● **Extracted entries**:

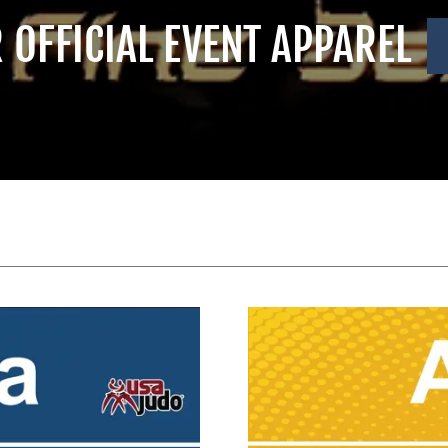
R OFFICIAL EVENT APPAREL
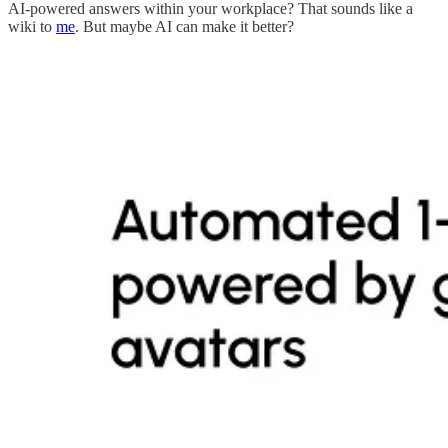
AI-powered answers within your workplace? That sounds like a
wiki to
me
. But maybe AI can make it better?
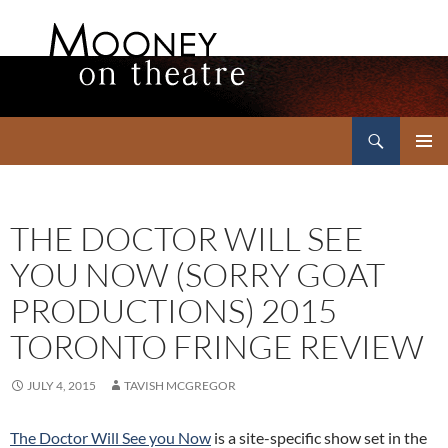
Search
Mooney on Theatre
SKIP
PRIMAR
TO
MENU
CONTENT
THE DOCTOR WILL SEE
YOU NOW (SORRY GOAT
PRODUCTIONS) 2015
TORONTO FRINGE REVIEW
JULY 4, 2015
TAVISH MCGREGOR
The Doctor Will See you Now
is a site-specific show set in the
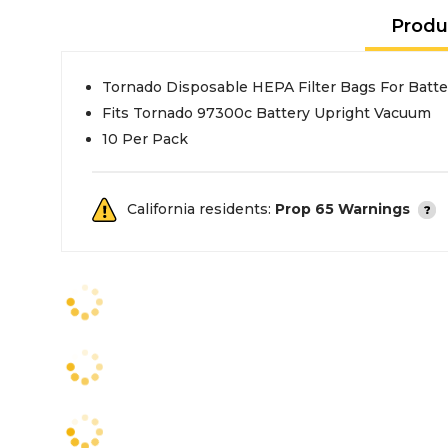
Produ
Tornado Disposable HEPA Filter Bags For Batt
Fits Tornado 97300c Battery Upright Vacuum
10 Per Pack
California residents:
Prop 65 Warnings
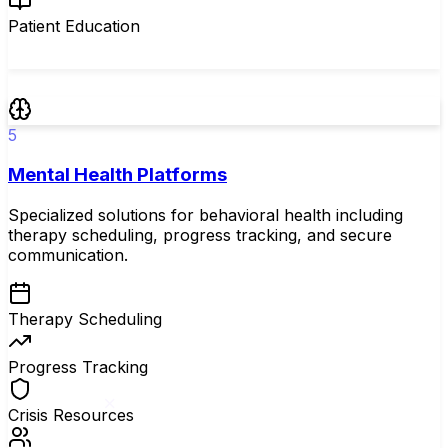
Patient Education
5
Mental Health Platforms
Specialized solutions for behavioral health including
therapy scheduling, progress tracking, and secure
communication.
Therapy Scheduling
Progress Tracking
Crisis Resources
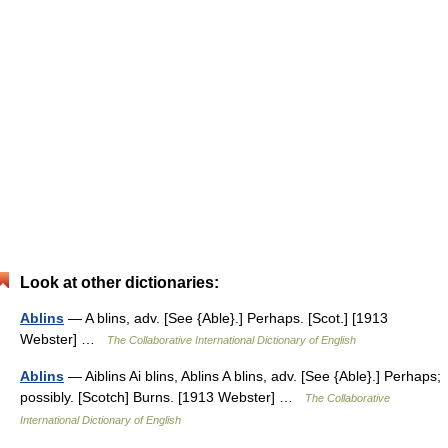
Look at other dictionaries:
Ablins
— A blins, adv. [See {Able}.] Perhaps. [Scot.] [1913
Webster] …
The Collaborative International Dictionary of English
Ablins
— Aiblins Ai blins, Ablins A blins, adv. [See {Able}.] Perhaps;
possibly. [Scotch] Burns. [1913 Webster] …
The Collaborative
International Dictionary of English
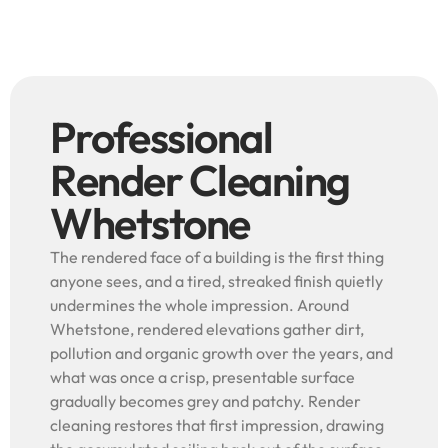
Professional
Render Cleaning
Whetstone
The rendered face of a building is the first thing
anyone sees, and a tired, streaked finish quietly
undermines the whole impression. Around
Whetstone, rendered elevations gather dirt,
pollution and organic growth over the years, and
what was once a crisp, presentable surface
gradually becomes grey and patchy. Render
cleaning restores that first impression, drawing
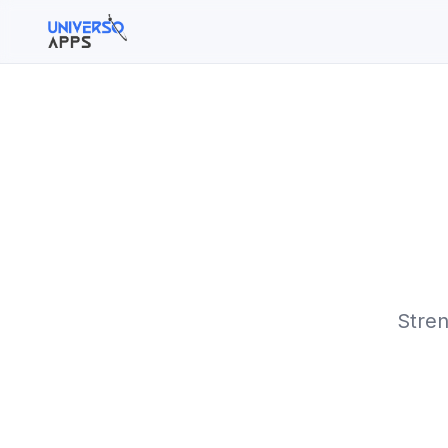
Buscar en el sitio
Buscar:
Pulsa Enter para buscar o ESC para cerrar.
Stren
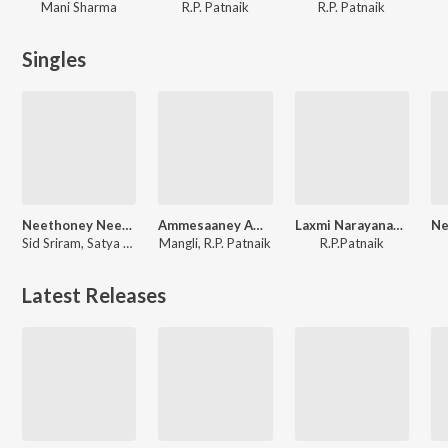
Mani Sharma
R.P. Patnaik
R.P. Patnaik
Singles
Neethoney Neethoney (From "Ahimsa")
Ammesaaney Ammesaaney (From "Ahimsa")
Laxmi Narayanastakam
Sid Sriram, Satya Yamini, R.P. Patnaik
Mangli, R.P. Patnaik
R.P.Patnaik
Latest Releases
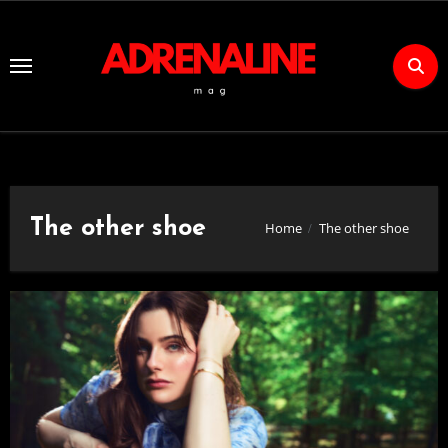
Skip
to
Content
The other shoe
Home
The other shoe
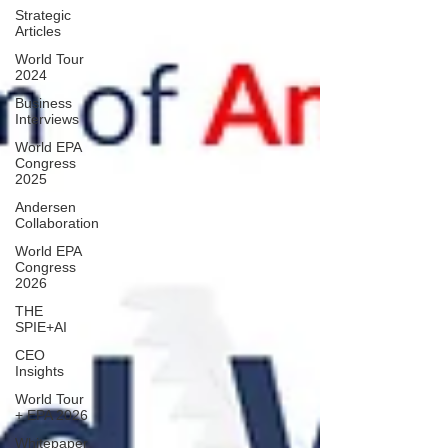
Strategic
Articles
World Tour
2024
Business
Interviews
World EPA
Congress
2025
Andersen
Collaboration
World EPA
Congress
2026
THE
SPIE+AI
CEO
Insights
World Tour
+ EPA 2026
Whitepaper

● **About this exercise**: Please transcribe every entry above exactly, leaving out any pictures.

● **Written response**:
R OFFICIAL EVENT APPAREL
AI-powered answers within your workplace? That sounds like a
wiki to
me
. But maybe AI can make it better?
Search
Mooney on Theatre
SKIP
PRIMAR
TO
MENU
CONTENT
THE DOCTOR WILL SEE
YOU NOW (SORRY GOAT
PRODUCTIONS) 2015
TORONTO FRINGE REVIEW
JULY 4, 2015
TAVISH MCGREGOR
The Doctor Will See you Now
is a site-specific show set in the
Produ
Tornado Disposable HEPA Filter Bags For Batt
Fits Tornado 97300c Battery Upright Vacuum
10 Per Pack
California residents:
Prop 65 Warnings
Patient Education
5
Mental Health Platforms
Specialized solutions for behavioral health including
therapy scheduling, progress tracking, and secure
communication.
Therapy Scheduling
Progress Tracking
Crisis Resources
Look at other dictionaries:
Ablins
— A blins, adv. [See {Able}.] Perhaps. [Scot.] [1913
Webster] …
The Collaborative International Dictionary of English
Ablins
— Aiblins Ai blins, Ablins A blins, adv. [See {Able}.] Perhaps;
possibly. [Scotch] Burns. [1913 Webster] …
The Collaborative
International Dictionary of English
Professional
Render Cleaning
Whetstone
The rendered face of a building is the first thing
anyone sees, and a tired, streaked finish quietly
undermines the whole impression. Around
Whetstone, rendered elevations gather dirt,
pollution and organic growth over the years, and
what was once a crisp, presentable surface
gradually becomes grey and patchy. Render
cleaning restores that first impression, drawing
Buscar en el sitio
Buscar:
Pulsa Enter para buscar o ESC para cerrar.
Stren
Mani Sharma
R.P. Patnaik
R.P. Patnaik
Singles
Neethoney Neethoney (From "Ahimsa")
Ammesaaney Ammesaaney (From "Ahimsa")
Laxmi Narayanastakam
Sid Sriram, Satya Yamini, R.P. Patnaik
Mangli, R.P. Patnaik
R.P.Patnaik
Latest Releases
Skip
to
Content
The other shoe
Home
The other shoe
Strategic
Articles
World Tour
2024
Business
Interviews
World EPA
Congress
2025
Andersen
Collaboration
World EPA
Congress
2026
THE
SPIE+AI
CEO
Insights
World Tour
+ EPA 2026
Whitepaper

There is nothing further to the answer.